> _YOUR OBJECTIVE_
Only the images are to be dropped; the records themselves must be repeated exactly.

Collected data
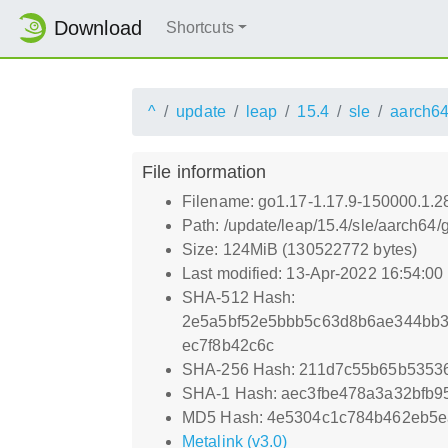
Download
Shortcuts
^
update
leap
15.4
sle
aarch6
File information
Filename: go1.17-1.17.9-150000.1.2
Path: /update/leap/15.4/sle/aarch64
Size: 124MiB (130522772 bytes)
Last modified: 13-Apr-2022 16:54:0
SHA-512 Hash:
2e5a5bf52e5bbb5c63d8b6ae344bb3
ec7f8b42c6c
SHA-256 Hash: 211d7c55b65b5353
SHA-1 Hash: aec3fbe478a3a32bfb
MD5 Hash: 4e5304c1c784b462eb5e
Metalink (v3.0)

> _ANSWER TO THIS EXERCISE_
Download
Shortcuts
^
update
leap
15.4
sle
aarch6
File information
Filename: go1.17-1.17.9-150000.1.2
Path: /update/leap/15.4/sle/aarch64
Size: 124MiB (130522772 bytes)
Last modified: 13-Apr-2022 16:54:0
SHA-512 Hash:
2e5a5bf52e5bbb5c63d8b6ae344bb3
ec7f8b42c6c
SHA-256 Hash: 211d7c55b65b5353
SHA-1 Hash: aec3fbe478a3a32bfb
MD5 Hash: 4e5304c1c784b462eb5e
Metalink (v3.0)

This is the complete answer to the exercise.